[Records drawn from a dataset]
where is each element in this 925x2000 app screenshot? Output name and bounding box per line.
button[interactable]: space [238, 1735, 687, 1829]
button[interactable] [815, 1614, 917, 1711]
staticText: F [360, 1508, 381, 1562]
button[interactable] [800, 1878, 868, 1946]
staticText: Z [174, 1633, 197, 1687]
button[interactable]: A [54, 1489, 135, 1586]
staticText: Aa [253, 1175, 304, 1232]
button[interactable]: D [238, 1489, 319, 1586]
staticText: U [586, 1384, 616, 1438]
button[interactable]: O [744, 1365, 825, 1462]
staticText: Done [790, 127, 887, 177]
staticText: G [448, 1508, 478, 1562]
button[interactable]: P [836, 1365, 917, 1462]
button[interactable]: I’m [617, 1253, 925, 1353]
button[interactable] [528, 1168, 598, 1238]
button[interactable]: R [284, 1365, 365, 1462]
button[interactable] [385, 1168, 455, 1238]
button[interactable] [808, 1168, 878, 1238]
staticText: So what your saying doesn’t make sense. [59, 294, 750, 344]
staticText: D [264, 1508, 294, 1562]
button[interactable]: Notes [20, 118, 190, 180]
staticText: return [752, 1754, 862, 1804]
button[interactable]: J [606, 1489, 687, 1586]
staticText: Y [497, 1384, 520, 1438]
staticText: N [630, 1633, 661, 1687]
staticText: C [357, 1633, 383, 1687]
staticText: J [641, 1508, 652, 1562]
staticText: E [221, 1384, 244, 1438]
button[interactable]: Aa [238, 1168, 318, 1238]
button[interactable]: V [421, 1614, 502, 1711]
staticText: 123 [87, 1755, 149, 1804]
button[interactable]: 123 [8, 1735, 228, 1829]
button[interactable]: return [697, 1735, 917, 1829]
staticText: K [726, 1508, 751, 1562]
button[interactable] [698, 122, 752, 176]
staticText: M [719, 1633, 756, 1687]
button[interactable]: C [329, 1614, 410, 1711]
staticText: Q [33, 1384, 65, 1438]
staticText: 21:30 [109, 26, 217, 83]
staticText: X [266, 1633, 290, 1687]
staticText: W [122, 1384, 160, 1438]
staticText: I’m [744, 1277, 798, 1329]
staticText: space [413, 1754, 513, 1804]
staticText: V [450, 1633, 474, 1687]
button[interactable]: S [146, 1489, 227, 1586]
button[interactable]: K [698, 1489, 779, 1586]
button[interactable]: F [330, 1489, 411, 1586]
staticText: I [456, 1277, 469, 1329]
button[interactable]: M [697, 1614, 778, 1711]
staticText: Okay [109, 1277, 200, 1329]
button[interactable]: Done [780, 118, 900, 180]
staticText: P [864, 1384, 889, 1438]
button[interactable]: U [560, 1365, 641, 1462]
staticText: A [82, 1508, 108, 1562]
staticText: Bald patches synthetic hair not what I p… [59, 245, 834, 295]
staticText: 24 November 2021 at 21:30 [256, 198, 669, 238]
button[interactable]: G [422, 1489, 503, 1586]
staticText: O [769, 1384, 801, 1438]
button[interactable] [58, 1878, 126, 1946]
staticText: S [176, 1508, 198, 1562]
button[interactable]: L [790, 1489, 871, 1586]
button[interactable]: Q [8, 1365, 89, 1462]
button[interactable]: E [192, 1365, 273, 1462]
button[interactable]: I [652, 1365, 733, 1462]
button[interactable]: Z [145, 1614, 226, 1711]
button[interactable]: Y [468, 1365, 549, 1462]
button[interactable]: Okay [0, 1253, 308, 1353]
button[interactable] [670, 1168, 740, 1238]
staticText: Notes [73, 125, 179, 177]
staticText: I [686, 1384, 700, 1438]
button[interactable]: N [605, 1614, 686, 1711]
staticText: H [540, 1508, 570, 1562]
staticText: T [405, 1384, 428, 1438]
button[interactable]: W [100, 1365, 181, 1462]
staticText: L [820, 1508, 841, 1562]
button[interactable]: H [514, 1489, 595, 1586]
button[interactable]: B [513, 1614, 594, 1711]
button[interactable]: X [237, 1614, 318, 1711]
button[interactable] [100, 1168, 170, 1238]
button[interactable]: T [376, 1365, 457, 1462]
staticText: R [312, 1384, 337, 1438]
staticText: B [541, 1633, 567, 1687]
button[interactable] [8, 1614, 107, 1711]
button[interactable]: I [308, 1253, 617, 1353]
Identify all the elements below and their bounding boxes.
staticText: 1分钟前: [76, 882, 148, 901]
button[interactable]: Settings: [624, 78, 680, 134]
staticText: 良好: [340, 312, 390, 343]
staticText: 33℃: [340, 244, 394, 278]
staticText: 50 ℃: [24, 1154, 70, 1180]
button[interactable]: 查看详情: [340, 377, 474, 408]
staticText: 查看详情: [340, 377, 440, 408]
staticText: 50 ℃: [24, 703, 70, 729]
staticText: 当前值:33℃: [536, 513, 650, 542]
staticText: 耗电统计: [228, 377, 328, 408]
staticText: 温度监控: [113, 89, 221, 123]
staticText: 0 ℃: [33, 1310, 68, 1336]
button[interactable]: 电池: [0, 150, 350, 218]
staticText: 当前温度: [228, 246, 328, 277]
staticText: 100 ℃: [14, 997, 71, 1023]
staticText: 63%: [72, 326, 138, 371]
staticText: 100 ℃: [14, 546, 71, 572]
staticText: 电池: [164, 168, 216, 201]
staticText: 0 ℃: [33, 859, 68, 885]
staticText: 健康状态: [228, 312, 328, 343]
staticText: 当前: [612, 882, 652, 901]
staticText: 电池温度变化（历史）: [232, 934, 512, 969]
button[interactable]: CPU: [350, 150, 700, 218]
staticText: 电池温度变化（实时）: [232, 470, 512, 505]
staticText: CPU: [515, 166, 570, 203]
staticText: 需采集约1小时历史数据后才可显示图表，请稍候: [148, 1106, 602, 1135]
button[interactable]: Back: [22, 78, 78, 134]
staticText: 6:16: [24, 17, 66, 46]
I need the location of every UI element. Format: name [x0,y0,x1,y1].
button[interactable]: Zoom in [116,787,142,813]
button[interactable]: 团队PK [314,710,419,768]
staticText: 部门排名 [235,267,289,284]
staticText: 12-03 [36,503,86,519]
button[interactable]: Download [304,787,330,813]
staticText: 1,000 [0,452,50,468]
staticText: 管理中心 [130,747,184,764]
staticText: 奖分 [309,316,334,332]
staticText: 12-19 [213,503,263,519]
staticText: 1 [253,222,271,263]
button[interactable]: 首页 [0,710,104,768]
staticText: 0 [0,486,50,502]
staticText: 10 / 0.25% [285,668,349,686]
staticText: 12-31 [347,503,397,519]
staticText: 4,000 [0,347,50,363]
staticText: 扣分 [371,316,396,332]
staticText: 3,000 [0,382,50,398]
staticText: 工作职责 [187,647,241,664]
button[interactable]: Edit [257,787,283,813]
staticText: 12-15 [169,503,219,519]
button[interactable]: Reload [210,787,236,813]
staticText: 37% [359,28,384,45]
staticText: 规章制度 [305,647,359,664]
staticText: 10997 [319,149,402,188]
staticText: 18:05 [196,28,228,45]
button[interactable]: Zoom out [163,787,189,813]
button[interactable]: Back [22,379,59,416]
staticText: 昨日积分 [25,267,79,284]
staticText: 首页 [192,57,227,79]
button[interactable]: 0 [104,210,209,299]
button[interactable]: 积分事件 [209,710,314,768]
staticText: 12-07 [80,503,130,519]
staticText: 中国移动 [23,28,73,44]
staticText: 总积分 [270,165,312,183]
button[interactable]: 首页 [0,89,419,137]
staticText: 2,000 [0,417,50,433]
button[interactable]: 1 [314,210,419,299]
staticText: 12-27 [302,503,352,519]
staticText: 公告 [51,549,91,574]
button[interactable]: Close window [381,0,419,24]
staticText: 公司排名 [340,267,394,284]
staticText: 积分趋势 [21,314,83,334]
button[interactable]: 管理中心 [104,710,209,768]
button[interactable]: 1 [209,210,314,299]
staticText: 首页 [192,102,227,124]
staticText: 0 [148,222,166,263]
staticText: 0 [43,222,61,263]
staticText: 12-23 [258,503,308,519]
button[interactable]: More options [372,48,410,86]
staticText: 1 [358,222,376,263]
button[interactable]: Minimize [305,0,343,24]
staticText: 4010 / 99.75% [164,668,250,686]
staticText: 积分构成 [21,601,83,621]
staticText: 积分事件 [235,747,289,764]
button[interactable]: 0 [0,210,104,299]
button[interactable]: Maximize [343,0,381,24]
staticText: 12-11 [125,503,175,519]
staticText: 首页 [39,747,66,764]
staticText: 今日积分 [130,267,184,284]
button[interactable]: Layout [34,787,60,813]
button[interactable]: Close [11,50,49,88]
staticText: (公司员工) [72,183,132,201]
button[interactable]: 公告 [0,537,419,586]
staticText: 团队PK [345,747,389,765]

Problem -> Please show, exactly as written, every line above that contains the word "return".

Task response ->
staticText: return [752, 1754, 862, 1804]
button[interactable]: return [697, 1735, 917, 1829]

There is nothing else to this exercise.